Winery Profile

Palmira, Oliviero and Cinzia Visintini are wine geeks of the best kind. You can see Slovenia from their farm, it’s the next line of low hills on the horizon, 6km away. Their grandfather Domenico Visintini bought the estate and its ruined medieval tower in 1884. A respectable portion of the original 13th century cellar is crammed with Palmira Visintini’s personal wine stash. Amphorae of biodynamically farmed Pignolo line the hallway outside. In another restored alcove rest bottles of Refosco di Peduncolo Rosso and other cool indigenous grapes: Fruili actually has more indigenous reds than whites. The Visintini siblings do fine work with both.

Visintini is a clean, organized, efficient modern winery. The family are intellectual and inquisitive about wine, connected to the larger world outside of the Colli Orientali DOP and at the same time very aware of farms making interesting wine in Friuli. It’s fun to watch them hang out and talk shop with other growers in the local oenoteca in Cormons. Gossip about Colli Orientali and Collio is passed around, along with many bottles of the best wines of each DOP. And abundant prosciutto.

The Visintinis farm twenty five hectares of indigenous grapes (Ribolla, Verduzzo, Friulano, Franconia) the bulk of which are in close proximity to the cellar. The winery was significantly expanded in 1976 by Andrea (the trio’s father) allowing for their current robust 140,000 bottle annual production, more or less. The new portion built by Andrea rests a full six meters underground, perfect for long term storage of the estate’s amphorae and bottle-aged reds. Andrea also installed the mixture of cement and stainless steel tanks that are used to ferment and age Visintini’s white wines. Their guiding principle in the cellar is to do as little as possible. In the fields Oliviero is charting a path toward biodynamic agriculture. After years of organic farming they are recently certified, and have begun making their own biodynamic composts and other preparations.

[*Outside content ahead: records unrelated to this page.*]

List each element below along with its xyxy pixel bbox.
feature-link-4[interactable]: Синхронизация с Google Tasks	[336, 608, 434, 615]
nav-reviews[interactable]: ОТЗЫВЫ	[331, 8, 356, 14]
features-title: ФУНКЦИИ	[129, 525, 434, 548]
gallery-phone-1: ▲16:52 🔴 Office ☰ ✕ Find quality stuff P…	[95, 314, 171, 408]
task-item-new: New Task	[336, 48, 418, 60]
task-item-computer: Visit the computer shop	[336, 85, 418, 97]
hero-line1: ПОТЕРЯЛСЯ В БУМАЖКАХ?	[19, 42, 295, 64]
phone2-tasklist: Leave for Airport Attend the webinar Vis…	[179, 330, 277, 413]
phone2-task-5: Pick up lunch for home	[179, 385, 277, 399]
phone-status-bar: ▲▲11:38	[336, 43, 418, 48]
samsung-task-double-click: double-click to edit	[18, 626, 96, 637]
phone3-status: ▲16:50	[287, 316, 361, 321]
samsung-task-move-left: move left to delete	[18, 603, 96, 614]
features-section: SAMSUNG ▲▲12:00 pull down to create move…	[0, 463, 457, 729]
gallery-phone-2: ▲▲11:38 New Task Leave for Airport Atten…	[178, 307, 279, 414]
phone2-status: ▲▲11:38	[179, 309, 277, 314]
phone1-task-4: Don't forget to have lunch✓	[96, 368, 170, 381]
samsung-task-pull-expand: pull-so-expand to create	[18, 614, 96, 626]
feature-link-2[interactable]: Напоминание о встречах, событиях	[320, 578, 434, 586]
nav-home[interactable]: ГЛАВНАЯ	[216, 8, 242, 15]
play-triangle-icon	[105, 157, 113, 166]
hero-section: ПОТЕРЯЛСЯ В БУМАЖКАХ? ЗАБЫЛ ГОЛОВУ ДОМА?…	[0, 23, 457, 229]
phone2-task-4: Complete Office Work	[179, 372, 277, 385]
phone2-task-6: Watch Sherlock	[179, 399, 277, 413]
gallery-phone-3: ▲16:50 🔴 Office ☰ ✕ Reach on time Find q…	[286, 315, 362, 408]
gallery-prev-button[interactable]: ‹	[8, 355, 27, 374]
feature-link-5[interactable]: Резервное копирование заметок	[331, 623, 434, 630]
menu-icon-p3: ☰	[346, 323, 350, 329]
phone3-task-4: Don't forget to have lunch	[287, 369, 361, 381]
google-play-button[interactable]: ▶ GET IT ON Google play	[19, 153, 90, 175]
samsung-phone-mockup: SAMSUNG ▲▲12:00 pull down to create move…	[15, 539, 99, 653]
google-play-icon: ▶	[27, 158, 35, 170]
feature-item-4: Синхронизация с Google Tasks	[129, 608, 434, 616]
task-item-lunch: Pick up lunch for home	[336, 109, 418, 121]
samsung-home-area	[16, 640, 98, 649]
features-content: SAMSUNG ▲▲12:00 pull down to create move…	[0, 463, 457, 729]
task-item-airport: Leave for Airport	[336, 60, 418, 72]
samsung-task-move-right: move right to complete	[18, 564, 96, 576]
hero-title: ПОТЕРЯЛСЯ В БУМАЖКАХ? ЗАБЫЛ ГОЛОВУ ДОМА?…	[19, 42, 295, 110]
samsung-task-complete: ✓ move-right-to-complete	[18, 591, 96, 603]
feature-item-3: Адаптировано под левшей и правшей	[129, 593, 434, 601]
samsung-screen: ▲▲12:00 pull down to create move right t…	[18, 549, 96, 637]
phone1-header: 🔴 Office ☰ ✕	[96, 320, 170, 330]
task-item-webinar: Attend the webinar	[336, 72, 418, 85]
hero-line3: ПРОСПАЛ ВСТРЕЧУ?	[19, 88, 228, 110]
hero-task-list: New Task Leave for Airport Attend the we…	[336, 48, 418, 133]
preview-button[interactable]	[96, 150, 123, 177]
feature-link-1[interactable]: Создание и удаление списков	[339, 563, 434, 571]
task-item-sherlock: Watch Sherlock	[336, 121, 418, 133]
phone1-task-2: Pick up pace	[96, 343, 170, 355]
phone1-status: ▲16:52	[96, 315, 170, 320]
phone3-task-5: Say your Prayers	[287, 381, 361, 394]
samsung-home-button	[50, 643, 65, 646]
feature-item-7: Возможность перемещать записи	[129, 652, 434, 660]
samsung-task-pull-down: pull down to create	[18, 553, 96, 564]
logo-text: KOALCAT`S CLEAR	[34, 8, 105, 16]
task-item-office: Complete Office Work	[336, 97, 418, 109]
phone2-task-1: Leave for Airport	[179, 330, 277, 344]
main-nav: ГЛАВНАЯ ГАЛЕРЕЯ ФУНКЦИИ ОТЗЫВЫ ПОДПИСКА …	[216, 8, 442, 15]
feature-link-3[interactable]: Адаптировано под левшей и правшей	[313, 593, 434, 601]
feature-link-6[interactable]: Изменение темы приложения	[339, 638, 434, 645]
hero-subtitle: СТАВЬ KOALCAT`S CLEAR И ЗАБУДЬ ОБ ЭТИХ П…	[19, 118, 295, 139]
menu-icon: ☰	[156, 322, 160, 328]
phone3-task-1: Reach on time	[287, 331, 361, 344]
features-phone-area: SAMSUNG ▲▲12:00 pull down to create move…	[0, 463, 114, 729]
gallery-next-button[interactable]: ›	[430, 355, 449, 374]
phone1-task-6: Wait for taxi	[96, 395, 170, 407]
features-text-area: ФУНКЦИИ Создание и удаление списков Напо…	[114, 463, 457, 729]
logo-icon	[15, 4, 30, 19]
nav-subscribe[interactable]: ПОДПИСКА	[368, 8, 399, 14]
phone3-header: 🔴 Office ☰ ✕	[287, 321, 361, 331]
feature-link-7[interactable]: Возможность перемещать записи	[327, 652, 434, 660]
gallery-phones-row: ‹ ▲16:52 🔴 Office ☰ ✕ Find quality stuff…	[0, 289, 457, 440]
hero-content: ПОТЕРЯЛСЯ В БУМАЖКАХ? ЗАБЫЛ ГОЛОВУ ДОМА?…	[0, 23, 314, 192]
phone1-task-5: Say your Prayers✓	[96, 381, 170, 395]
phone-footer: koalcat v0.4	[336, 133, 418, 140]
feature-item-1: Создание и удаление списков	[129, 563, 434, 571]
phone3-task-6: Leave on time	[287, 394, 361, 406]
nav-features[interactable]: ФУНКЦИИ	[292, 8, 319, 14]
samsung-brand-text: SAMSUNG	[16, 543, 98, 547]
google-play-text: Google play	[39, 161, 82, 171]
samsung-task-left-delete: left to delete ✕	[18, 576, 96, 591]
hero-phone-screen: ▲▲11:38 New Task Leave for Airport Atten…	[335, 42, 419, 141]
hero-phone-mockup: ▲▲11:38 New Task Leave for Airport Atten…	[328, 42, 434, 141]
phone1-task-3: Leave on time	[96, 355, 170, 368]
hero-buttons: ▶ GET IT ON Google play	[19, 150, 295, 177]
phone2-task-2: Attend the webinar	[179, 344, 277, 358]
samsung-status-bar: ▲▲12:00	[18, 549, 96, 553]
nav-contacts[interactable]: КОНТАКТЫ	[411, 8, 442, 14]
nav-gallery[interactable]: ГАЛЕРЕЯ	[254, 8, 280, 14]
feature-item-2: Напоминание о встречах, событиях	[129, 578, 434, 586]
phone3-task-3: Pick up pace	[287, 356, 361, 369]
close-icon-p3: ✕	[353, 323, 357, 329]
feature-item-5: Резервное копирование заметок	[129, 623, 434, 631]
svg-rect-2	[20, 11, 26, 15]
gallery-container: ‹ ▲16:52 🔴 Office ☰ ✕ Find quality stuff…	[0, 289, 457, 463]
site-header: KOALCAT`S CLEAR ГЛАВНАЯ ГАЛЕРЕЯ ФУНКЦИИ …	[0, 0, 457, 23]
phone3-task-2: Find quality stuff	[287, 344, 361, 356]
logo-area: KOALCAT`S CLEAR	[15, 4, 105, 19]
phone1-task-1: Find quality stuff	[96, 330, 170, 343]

“The shared demeanor of the three Visintini siblings (Palmira, Cinzia, and Oliviero) is self-assured, hard-to-rattle. They make a wicked addition to a night of dining! The Visintinis are pretty animated, they are definitely having fun with it. It bleeds into their work: this is biodynamic farming without the hushed-tones reverence.” –Jay Murrie, Piedmont Wine Imports



Wines

Bianco di Cinzia: Certified organic. 70% Pinot Bianco, 30% Friulano. Guyot and Cappuncina trained vines planted in ecocene marl and clay soils. The vineyards are near Gramogliano, in the hilly heart of the Colli Orientali DOP. The fruit is hand-harvested in mid-September, de-stemmed and then fermented with native yeast in temperature-controlled stainless steel. After battonage, the wine is aged in tank until the following March when it is bottled. 500 cs produced.

Rosso di Palmira: Certified organic. Cabernet, Merlot and Schioppettino (Ribolla Nera) grown at 200 meters above sea level in terraced Ponca (marl) soils near Corno di Rosazzo. Hand-harvested, 100% de-stemmed then crushed in a soft pneumatic press. The wine has a short cool maceration period, followed by fermentation with native yeast in temperature controlled-stainless steel tanks.